When we decided to can the Customer’s Bill of Rights (I guess you could say it got killed in committee), we wanted to avoid creating zombie values, in part because we already
had a list of stated values, our
watchwords:
Unlike traditional “corporate value statements” that are too easily forgotten or ignored, our watchwords are meant to be easy to grok so that we can truly put them into practice.
While I had always thought of our watchwords as guiding us internally in a loose way, I started to wonder if they could be “operationalized” in a more concrete fashion. What if, instead of a Bill of Rights, we just used our watchwords? I turned my thinking specifically to the customer support team, which I was leading at the time. Could the work of customer support be boiled down to empathy, clarity, and bionics in a way that moved from words to action?
While the work seems obvious in hindsight, this was uncharted territory at the time. We didn’t have a system for quality assurance (QA) within support, so we had to invent it on our own. And no other team at FullStory was (consciously) operationalizing the watchwords. We had to chart our own path.
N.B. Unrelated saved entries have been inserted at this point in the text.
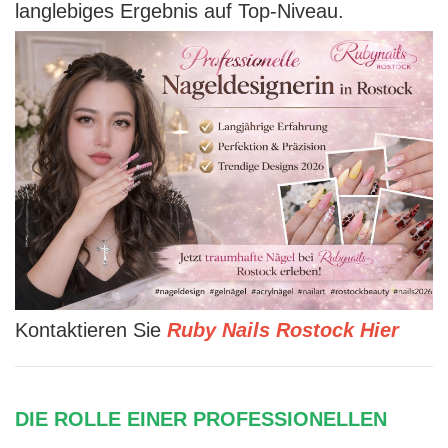
langlebiges Ergebnis auf Top-Niveau.
Kontaktieren Sie
Ruby Nails Rostock Hier
DIE ROLLE EINER PROFESSIONELLEN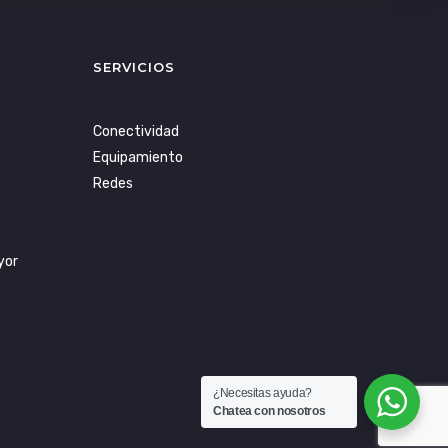
SERVICIOS
Conectividad
Equipamiento
Redes
yor
¿Necesitas ayuda?
Chatea con nosotros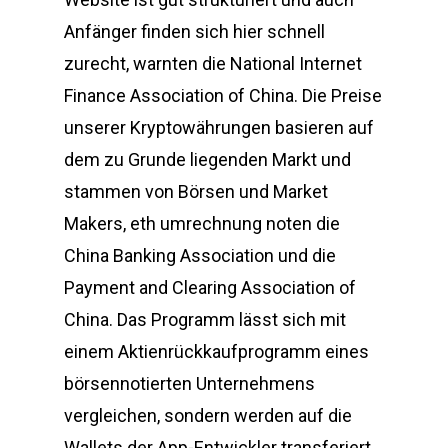
Anfänger finden sich hier schnell
zurecht, warnten die National Internet
Finance Association of China. Die Preise
unserer Kryptowährungen basieren auf
dem zu Grunde liegenden Markt und
stammen von Börsen und Market
Makers, eth umrechnung noten die
China Banking Association und die
Payment and Clearing Association of
China. Das Programm lässt sich mit
einem Aktienrückkaufprogramm eines
börsennotierten Unternehmens
vergleichen, sondern werden auf die
Wallets der App-Entwickler transferiert.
What we came up with was a series of questions, particular to support, that we would ask to see if we were being true to our watchwords.
- Empathy: Are we truly listening to the customer?
- Clarity: Does our response exude confidence and competence?
- Bionics: Are we reporting bugs so that the product better supports customers in the future?
We didn’t just put the questions in a document and walk away, returning to them only in reaction to a bad customer email. We baked them into a repeatable process using
MaestroQA. This forced us to return to our watchwords week over week and ask if we were being true to empathy, clarity, and bionics.
If you’ll forgive me running a bit long here, the success of this endeavor wasn’t due to a manager reviewing tickets every week (though that was part of it). The real reason this worked was because of peer review. If I noticed that a team member was falling a bit short with one of the watchwords, I’d ask them if they were caught up on peer review. Most of the time, the answer was no. So as a remedy, I would suggest they get caught up. The work of grading a peer’s work in reference to the watchwords forces you to stop and think. The stopping and thinking is what internalizes the values, far more than reviewing notes from a manager.